▶ _Work task_
Among the records below, find each line containing the word "auch" and copy it.

# # #

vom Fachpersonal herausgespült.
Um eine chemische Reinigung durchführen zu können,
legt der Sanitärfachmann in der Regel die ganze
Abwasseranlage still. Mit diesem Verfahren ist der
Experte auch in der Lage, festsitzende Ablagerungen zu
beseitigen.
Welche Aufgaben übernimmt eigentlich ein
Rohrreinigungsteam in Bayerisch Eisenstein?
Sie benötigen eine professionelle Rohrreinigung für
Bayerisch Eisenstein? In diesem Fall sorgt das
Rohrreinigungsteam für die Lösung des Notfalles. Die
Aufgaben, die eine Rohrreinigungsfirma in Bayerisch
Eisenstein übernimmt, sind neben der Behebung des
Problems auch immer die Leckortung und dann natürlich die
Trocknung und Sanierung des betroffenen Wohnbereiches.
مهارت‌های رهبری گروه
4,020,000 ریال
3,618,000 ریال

# # #

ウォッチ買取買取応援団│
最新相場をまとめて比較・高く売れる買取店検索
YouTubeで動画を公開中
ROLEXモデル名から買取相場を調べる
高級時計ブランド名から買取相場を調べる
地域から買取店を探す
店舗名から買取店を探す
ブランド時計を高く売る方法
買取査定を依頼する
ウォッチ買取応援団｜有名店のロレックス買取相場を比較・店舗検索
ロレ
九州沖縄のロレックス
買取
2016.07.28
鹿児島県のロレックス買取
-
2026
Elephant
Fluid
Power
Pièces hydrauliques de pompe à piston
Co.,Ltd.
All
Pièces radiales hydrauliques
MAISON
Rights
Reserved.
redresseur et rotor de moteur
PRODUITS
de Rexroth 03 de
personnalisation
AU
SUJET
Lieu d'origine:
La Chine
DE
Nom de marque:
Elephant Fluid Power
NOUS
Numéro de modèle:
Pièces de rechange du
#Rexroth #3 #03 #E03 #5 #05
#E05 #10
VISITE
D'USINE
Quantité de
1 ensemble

# # #

▶ _Your response_
Experte auch in der Lage, festsitzende Ablagerungen zu
Problems auch immer die Leckortung und dann natürlich die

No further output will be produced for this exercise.